The volume V of a cylinder is computed using the values 9.8 \text{m} for the diameter and 3 \text{m} for the height. Use the linear approximation to estimate the maximum error in V if each of these values has a possible error of at most 8 \%.

To estimate the maximum error in the volume of the cylinder, we can use the linear approximation.

The formula for the volume of a cylinder is V = πr^2h, where r is the radius and h is the height.

Given that the diameter is 9.8 m, we can find the radius by dividing the diameter by 2:
r = 9.8 m / 2 = 4.9 m

Now, let's calculate the volume using these values:
V = π(4.9 m)^2 * 3 m
V ≈ 225.06π m^3

To find the maximum error in the volume, we need to consider the possible errors in both the diameter and the height.

For the diameter, the possible error is 8% of 9.8 m:
diameter_error = 0.08 * 9.8 m = 0.784 m

Similarly, for the height, the possible error is 8% of 3 m:
height_error = 0.08 * 3 m = 0.24 m

To estimate the maximum error in the volume, we can use the linear approximation by considering the changes in the volume due to the errors in the diameter and height.

Let ΔV be the change in volume due to the errors. Then:
ΔV ≈ (∂V/∂r) * diameter_error + (∂V/∂h) * height_error

The partial derivatives of V with respect to r and h are:
(∂V/∂r) = 2πrh
(∂V/∂h) = πr^2

Using these values, we can calculate the maximum error in V:
ΔV ≈ 2π(4.9 m)(3 m) * 0.784 m + π(4.9 m)^2 * 0.24 m
≈ 476.38π m^3

Therefore, the maximum error in V is approximately 476.38π m^3.
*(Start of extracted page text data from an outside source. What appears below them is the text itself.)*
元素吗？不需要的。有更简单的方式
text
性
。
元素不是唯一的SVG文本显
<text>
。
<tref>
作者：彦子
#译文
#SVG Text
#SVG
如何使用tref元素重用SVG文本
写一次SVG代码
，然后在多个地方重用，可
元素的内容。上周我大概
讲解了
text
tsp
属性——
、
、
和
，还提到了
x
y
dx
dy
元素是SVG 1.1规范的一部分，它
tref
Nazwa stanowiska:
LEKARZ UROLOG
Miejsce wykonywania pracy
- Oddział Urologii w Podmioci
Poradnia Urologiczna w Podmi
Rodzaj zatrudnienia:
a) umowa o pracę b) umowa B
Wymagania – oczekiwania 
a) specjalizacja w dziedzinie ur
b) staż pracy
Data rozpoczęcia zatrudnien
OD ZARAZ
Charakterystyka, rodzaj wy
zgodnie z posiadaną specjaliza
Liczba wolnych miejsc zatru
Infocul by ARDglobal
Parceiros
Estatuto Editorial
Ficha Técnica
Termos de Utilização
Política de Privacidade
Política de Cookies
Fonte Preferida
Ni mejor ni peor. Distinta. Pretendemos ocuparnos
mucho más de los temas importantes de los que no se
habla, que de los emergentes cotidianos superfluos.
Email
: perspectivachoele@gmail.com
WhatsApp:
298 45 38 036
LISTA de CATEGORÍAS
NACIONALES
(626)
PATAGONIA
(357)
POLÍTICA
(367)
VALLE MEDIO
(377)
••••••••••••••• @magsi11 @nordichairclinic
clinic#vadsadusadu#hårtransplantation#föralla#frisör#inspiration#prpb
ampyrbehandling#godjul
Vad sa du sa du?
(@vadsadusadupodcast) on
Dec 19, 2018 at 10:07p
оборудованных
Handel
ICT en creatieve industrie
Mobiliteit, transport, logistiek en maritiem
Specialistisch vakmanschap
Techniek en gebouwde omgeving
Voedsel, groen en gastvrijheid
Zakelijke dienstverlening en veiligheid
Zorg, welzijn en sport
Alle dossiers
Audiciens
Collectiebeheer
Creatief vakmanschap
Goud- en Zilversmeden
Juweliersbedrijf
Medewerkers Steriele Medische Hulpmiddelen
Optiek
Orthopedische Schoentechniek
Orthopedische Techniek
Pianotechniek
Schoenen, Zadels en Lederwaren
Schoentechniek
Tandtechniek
To estimate the maximum error in the volume of the cylinder, we can use the linear approximation. The general formula for the volume of a cylinder is given by:

V = πr^2h

Where r is the radius and h is the height of the cylinder. Since the diameter is given as 9.8 m, we can calculate the radius as follows:

r = d/2 = 9.8/2 = 4.9 m

Now, let's calculate the volume using the given values:

V = π(4.9)^2(3) = 234.915π m^3

To estimate the maximum error, we need to consider the possible error in the diameter and height. The given error is 8% for both values, which means each value may vary by a maximum of 8%.

For the diameter:
Possible error = 8% of 9.8 = 0.08 * 9.8 = 0.784 m

For the height:
Possible error = 8% of 3 = 0.08 * 3 = 0.24 m

To estimate the maximum error in the volume, we need to compute the partial derivatives of V with respect to r and h:

∂V/∂r = 2πrh
∂V/∂h = πr^2

Now, let's calculate the maximum error using the linear approximation formula:

ΔV = (∂V/∂r) * Δr + (∂V/∂h) * Δh

Where Δr and Δh are the possible errors in the radius and height, respectively.

ΔV = (2π(4.9)(3) * 0.784) + (π(4.9)^2 * 0.24)
= (29.952π) + (59.754π)
= 89.706π

Therefore, the estimated maximum error in the volume of the cylinder is 89.706π m^3, where π is approximately 3.14.

Note: It's important to keep in mind that the error calculated here represents an estimation based on the linear approximation. The actual error may differ, especially if the errors in the diameter and height are not independent or have a non-linear relationship with the volume.